The problem is that constructors always have the same name as the class. Therefore the only way to differentiate between the various constructors of a class is by the parameter list. But if there are lots of constructors, the differences between them become somewhat subtle and error prone. With the Named Constructor Idiom, you declare all the class's constructors in the private or protected sections, and you provide public static methods that return an object. These static
methods are the so-called "Named Constructors." In general there is one such static method for each different way to construct an object.
For example, suppose we are building a Point class that represents a position on the X-Y plane.
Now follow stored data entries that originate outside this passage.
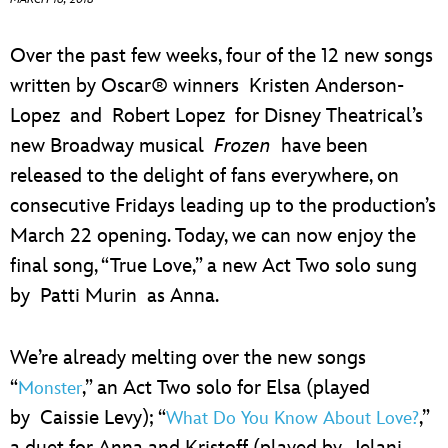
ULTIMATE FAN EVENT
Over the past few weeks, four of the 12 new songs
EVENTS
written by Oscar® winners Kristen Anderson-
Lopez and Robert Lopez for Disney Theatrical’s
THE ARCHIVES
new Broadway musical
Frozen
have been
released to the delight of fans everywhere, on
consecutive Fridays leading up to the production’s
March 22 opening. Today, we can now enjoy the
final song, “True Love,” a new Act Two solo sung
by Patti Murin as Anna.
We’re already melting over the new songs
“
,” an Act Two solo for Elsa (played
Monster
by Caissie Levy); “
,”
What Do You Know About Love?
a duet for Anna and Kristoff (played by Jelani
Turns out there are two common ways to specify a 2-space coordinate: rectangular coordinates (X+Y), polar coordinates (Radius+Angle). (Don't worry if you can't  remember these; the point  isn't the particulars of coordinate systems; the point is that there are several ways to create a Point object.) Unfortunately the parameters for these two coordinate systems are the same: two floats. This would create an ambiguity error in the overloaded constructors:

class Point {
public:
Point(float x, float y); // Rectangular coordinates
Point(float r, float a); // Polar coordinates (radius and angle)
// ERROR: Overload is Ambiguous: Point::Point(float,float)
};
int main() {
Point p = Point(5.7, 1.2); // Ambiguous: Which coordinate system?
...
}

One way to solve this ambiguity is to use the Named Constructor Idiom:

#include // To get sin() and cos()
class Point {
public:
static Point rectangular(float x, float y); // Rectangular coord's
static Point polar(float radius, float angle); // Polar coordinates
// These static methods are the so-called "named constructors"
...
private:
Point(float x, float y); // Rectangular coordinates
float x_, y_;
};
inline Point::Point(float x, float y)
: x_(x), y_(y) { }
inline Point Point::rectangular(float x, float y)
{ return Point(x, y); }
inline Point Point::polar(float radius, float angle)
{ return Point(radius*cos(angle), radius*sin(angle)); }
Now the users of Point have a clear and unambiguous syntax for creating Points in either coordinate system:
int main() {
Point p1 = Point::rectangular(5.7, 1.2); // Obviously rectangular
Point p2 = Point::polar(5.7, 1.2); // Obviously polar
...
}

Make sure your constructors are in the protected section if you expect Point to have derivedclasses.The Named Constructor Idiom can also be used to make sure your objects are always created via new. Note that the Named Constructor Idiom, at least as implemented above, is just as fast as directly calling a constructor modern compilers will not make any extra copies of your object.